• [Activity]: Below are the entries; return every line among them that holds the word "checkbox".

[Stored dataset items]

=== Section Start ===

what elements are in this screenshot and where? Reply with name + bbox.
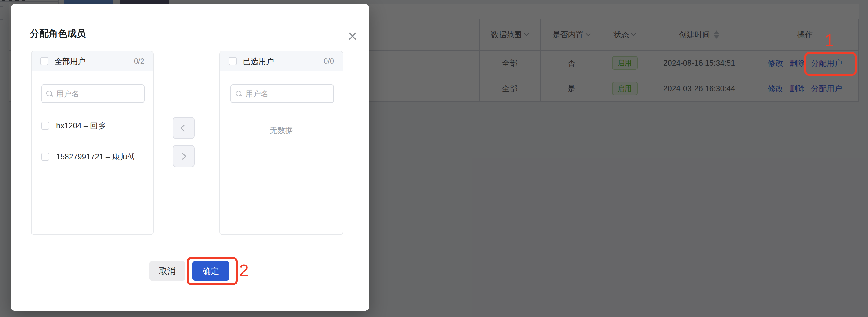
- chevron-left-icon: [181, 125, 188, 132]
- panel-title: 已选用户: [243, 56, 274, 66]
- annotation-number-step2: 2: [239, 262, 248, 279]
- list-item[interactable]: 15827991721 – 康帅傅: [41, 151, 135, 162]
- transfer-target-panel: 已选用户 0/0 无数据: [219, 51, 343, 235]
- empty-placeholder: 无数据: [220, 125, 343, 136]
- search-icon: [46, 90, 53, 97]
- item-label: hx1204 – 回乡: [56, 121, 105, 131]
- source-search-input[interactable]: [56, 89, 140, 98]
- source-search-box: [41, 84, 145, 103]
- select-all-checkbox[interactable]: [40, 57, 48, 65]
- move-to-target-button[interactable]: [173, 145, 194, 167]
- item-checkbox[interactable]: [41, 153, 49, 161]
- screen: 数据范围 是否内置 状态 创建时间 操作 全部 否 启用: [0, 0, 868, 317]
- search-icon: [236, 90, 242, 97]
- target-search-input[interactable]: [245, 89, 329, 98]
- panel-count: 0/0: [324, 57, 334, 65]
- close-icon[interactable]: [346, 30, 359, 43]
- annotation-box-step1: [805, 52, 857, 76]
- annotation-number-step1: 1: [825, 32, 834, 48]
- target-search-box: [230, 84, 334, 103]
- item-label: 15827991721 – 康帅傅: [56, 152, 135, 162]
- panel-title: 全部用户: [55, 56, 86, 66]
- list-item[interactable]: hx1204 – 回乡: [41, 120, 105, 131]
- panel-count: 0/2: [134, 57, 144, 65]
- item-checkbox[interactable]: [41, 122, 49, 129]
- transfer-source-panel: 全部用户 0/2 hx1204 – 回乡 15827991721 – 康帅傅: [31, 51, 154, 235]
- dialog-title: 分配角色成员: [30, 27, 86, 40]
- transfer-target-header: 已选用户 0/0: [220, 52, 343, 71]
- cancel-button[interactable]: 取消: [149, 261, 185, 281]
- annotation-box-step2: [187, 257, 238, 285]
- select-all-checkbox[interactable]: [228, 57, 237, 65]
- chevron-right-icon: [179, 153, 186, 160]
- transfer-source-header: 全部用户 0/2: [32, 52, 153, 71]
- move-to-source-button[interactable]: [173, 117, 194, 139]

=== Section End ===

• [Finished exercise]:
- select-all-checkbox[interactable]: [40, 57, 48, 65]
- item-checkbox[interactable]: [41, 153, 49, 161]
- item-checkbox[interactable]: [41, 122, 49, 129]
- select-all-checkbox[interactable]: [228, 57, 237, 65]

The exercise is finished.